Based on validation study results, this assay achieves >99% analytical sensitivity and specificity for single nucleotide variants, insertions and deletions <15bp in length, and exon-level deletions and duplications. Invitae's methods also detect insertions and deletions larger than 15bp but smaller than a full exon but sensitivity for these may be marginally reduced. Invitae’s deletion/duplication analysis determines copy number at a single exon resolution at virtually all targeted exons. However, in rare situations, single-exon copy number events may not be analyzed due to inherent sequence properties or isolated reduction in data quality. Certain types of variants, such as structural rearrangements (e.g. inversions, gene conversion events, translocations, etc.) or variants embedded in sequence with complex architecture (e.g. short tandem repeats or segmental duplications), may not be detected. Additionally, it may not be possible to fully resolve certain details about variants, such as mosaicism, phasing, or mapping ambiguity. Unless explicitly guaranteed, sequence changes in the promoter, non-coding exons, and other non-coding regions are not covered by this assay. Please consult the test definition on our website for details regarding regions or types of variants that are covered or excluded for this test. This report reflects the analysis of an extracted genomic DNA sample. In very rare cases, (circulating hematolymphoid neoplasm, bone marrow transplant, recent blood transfusion) the analyzed DNA may not represent the patient's constitutional genome.

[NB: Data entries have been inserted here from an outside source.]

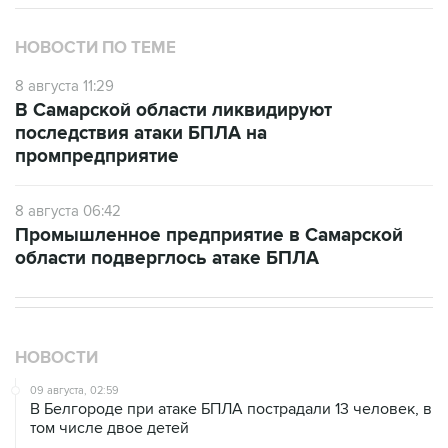
НОВОСТИ ПО ТЕМЕ
8 августа 11:29
В Самарской области ликвидируют
последствия атаки БПЛА на
промпредприятие
8 августа 06:42
Промышленное предприятие в Самарской
области подверглось атаке БПЛА
НОВОСТИ
09 августа, 02:59
В Белгороде при атаке БПЛА пострадали 13 человек, в
том числе двое детей
08 августа, 20:30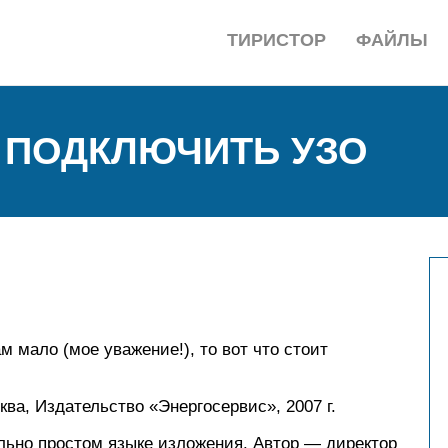
ТИРИСТОР
ФАЙЛЫ
 ПОДКЛЮЧИТЬ УЗО
 мало (мое уважение!), то вот что стоит
ква, Издательство «Энергосервис», 2007 г.
льно простом языке изложения. Автор — директор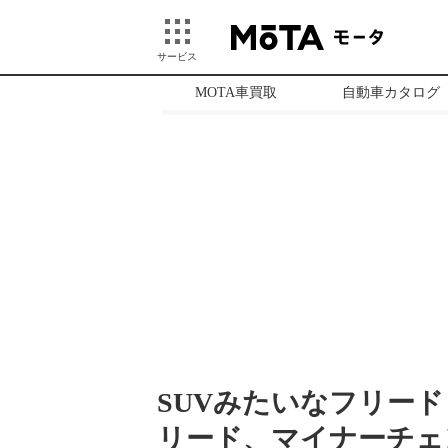
サービス
MOTA車買取
自動車カタログ
SUVみたいなフリー
リード、マイナーチェ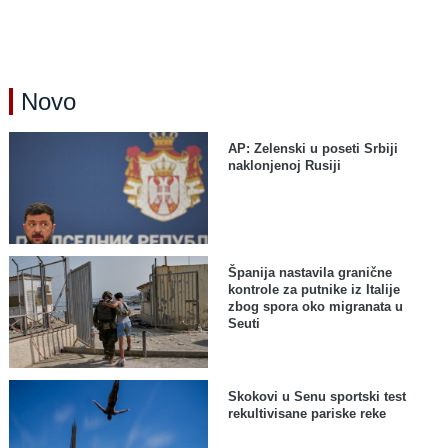
Novo
AP: Zelenski u poseti Srbiji
naklonjenoj Rusiji
Španija nastavila granične
kontrole za putnike iz Italije
zbog spora oko migranata u
Seuti
Skokovi u Senu sportski test
rekultivisane pariske reke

Gene Transcript reference Sequencing analysis Deletion/Duplication analysis
ACTA1 NM_001100.3
BIN1 NM_139343.2
CCDC78 NM_001031737.2
CFL2 NM_021914.7
CNTN1 NM_001843.3
COL12A1 NM_004370.5
COL6A1 NM_001848.2
COL6A2 NM_001849.3
COL6A3 NM_004369.3
DNM2 NM_001005360.2
FKBP14 NM_017946.3
KBTBD13 NM_001101362.2
KLHL40 NM_152393.3
KLHL41 NM_006063.2
LMOD3 NM_198271.4
MEGF10 NM_032446.2
MTM1 NM_000252.2
MYF6 NM_002469.2
MYH7 NM_000257.3
MYPN NM_032578.3
NEB* NM_001271208.1
RYR1 NM_000540.2
SELENON* NM_020451.2
STAC3 NM_145064.2
TNNT1 NM_003283.5
TPM2 NM_003289.3
TPM3 NM_152263.3
TTN* NM_001267550.2

NEB: This assay detects the exon 55 deletion found in Ashkenazi Jewish individuals in association with nemaline myopathy. Exons 82-105 contain a large triplicated region. Deletion/duplication analysis excludes this region. Sequence changes in this region can be detected, but this assay cannot determine which of the three repeat units is affected (and zygosity is often ambiguous). All variants in this region are reported relative to the exon 82-89 repeat.
SEPN1: SELENON: Analysis includes the NM_20451.2:c.*1107T>C variant in the 3' UTR.
TTN: Deletion/duplication and sequencing analysis is not offered for exons 153-155 (NM_133378.4). Variants are named relative to the NM_001267550.2 (meta) transcript, but only variants in the coding sequence and intronic boundaries of the clinically relevant NM_133378.4 (N2A) isoform are reported (PMID: 25589632).